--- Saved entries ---
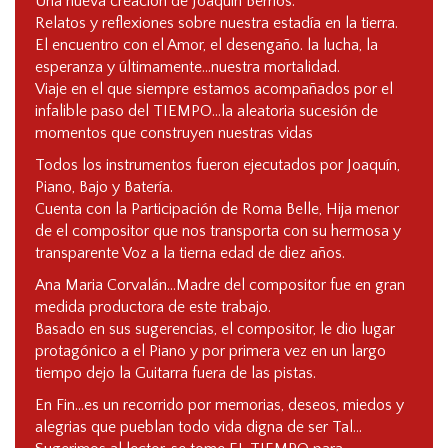
Una nueva creación de Joaquín Berrios.
Relatos y reflexiones sobre nuestra estadía en la tierra.
El encuentro con el Amor, el desengaño. la lucha, la
esperanza y últimamente…nuestra mortalidad.
Viaje en el que siempre estamos acompañados por el
infalible paso del TIEMPO…la aleatoria sucesión de
momentos que construyen nuestras vidas
Todos los instrumentos fueron ejecutados por Joaquín,
Piano, Bajo y Batería.
Cuenta con la Participación de Roma Belle, Hija menor
de el compositor que nos transporta con su hermosa y
transparente Voz a la tierna edad de diez años.
Ana Maria Corvalán…Madre del compositor fue en gran
medida productora de este trabajo.
Basado en sus sugerencias, el compositor, le dio lugar
protagónico a el Piano y por primera vez en un largo
tiempo dejo la Guitarra fuera de las pistas.
En Fin…es un recorrido por memorias, deseos, miedos y
alegrias que pueblan todo vida digna de ser Tal…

--- What the task asks ---
Going from the line that contains "Ana Maria Corvalán…Madre" to the last line of the records, reproduce every line as written.

--- Problem solution ---
Ana Maria Corvalán…Madre del compositor fue en gran
medida productora de este trabajo.
Basado en sus sugerencias, el compositor, le dio lugar
protagónico a el Piano y por primera vez en un largo
tiempo dejo la Guitarra fuera de las pistas.
En Fin…es un recorrido por memorias, deseos, miedos y
alegrias que pueblan todo vida digna de ser Tal…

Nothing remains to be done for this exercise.